A wide range of farming practices can be optimized through the use of digital services
This approach, generic and applicable across all agri-food sectors, relies on stochastic optimization methods that take into account the random nature of climate forecasts. These numerical methods are now operational thanks to very rapid progress in computing power. The advent of the cloud and, more recentl,y of HPC as a service offerings now opens a new window for economic models offering high-value-added online services while avoiding heavy investments in computing infrastructure.

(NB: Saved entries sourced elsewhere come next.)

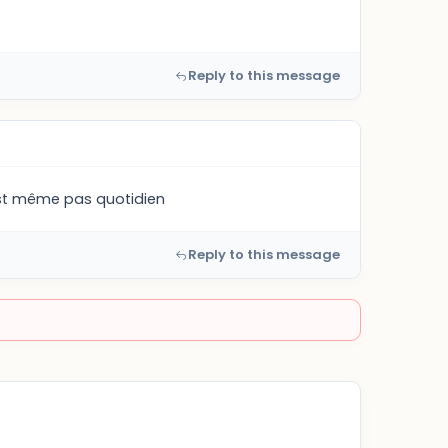
Reply to this message
est même pas quotidien
Reply to this message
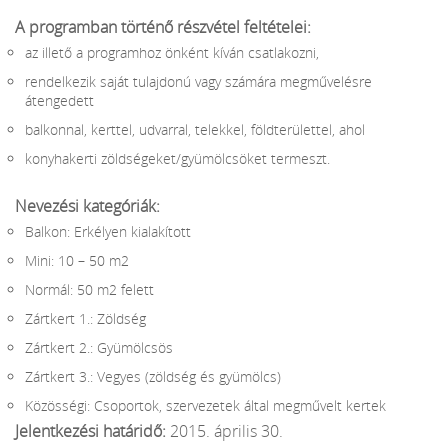
A programban történő részvétel feltételei:
az illető a programhoz önként kíván csatlakozni,
rendelkezik saját tulajdonú vagy számára megművelésre
átengedett
balkonnal, kerttel, udvarral, telekkel, földterülettel, ahol
konyhakerti zöldségeket/gyümölcsöket termeszt.
Nevezési kategóriák:
Balkon: Erkélyen kialakított
Mini: 10 – 50 m2
Normál: 50 m2 felett
Zártkert 1.: Zöldség
Zártkert 2.: Gyümölcsös
Zártkert 3.: Vegyes (zöldség és gyümölcs)
Közösségi: Csoportok, szervezetek által megművelt kertek
Jelentkezési határidő:
2015. április 30.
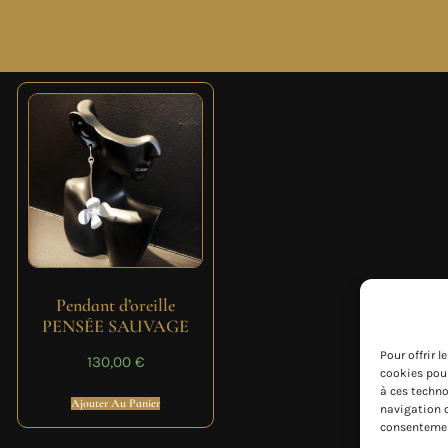
Pendant d’oreille
PENSÉE SAUVAGE
Pour offrir 
130,00
€
cookies pour
à ces techno
Ajouter Au Panier
navigation o
consentement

THE ENTIRE AGRI-FOOD SECTOR IS CONCERNED
The horizon of possibilities opened up by digital technologies in agriculture is broad and touches all successive stages of the agri-food supply chains. Starting with varietal selection in a very competitive market. Developing a new, higher-performing variety is a lengthy process (around ten years) and therefore expensive. Each year, seed companies conduct millions of trials in Latin plots, experimenting with new crosses in the hope of producing genetics with ever-improving traits. Digital technologies are introducing a true paradigm shift by promising to replace costly field testing with computer simulations, in the same way that the design of a car or an airplane was completely revolutionized by the introduction of digital simulation in the 1970s.
THE SCOPE IS EXPANDED
In terms of crop management, a wide range of farming practices can be optimized through the use of digital services. These services are relevant whether it involves intervening before the season, choosing suitable varieties, optimizing sowing density according to soil potential, or during the season: optimizing fertilization and irrigation practices according to the plant’s actual needs… An important point is the adaptation of management recommendations to plot heterogeneities by producing application maps modulated on the plot, adapting management according to differences in development and therefore the needs of the plant. Crop development is measured at the intra-plot scale in near real time using satellite remote sensing with revisit times reduced to five days, providing comprehensive coverage over the entire season. Another area for optimizing cultivation practices involves managing greenhouses for market gardening to regulate the internal climate and nutrient inputs to plants based on their stage of development and the external climate. Several sensors, connected via the Internet of Things, allow for real-time monitoring of crop progress, thus quantifying plant needs and the requirements for an optimal environment. All of these services, affecting all agri-food sectors and processes, are made possible today thanks to progress in algorithms and high-performance computing infrastructure. The deployment of these services is an unprecedented opportunity to ensure the competitiveness and sustainability of agricultural activities, while adapting to ever-increasing environmental constraints.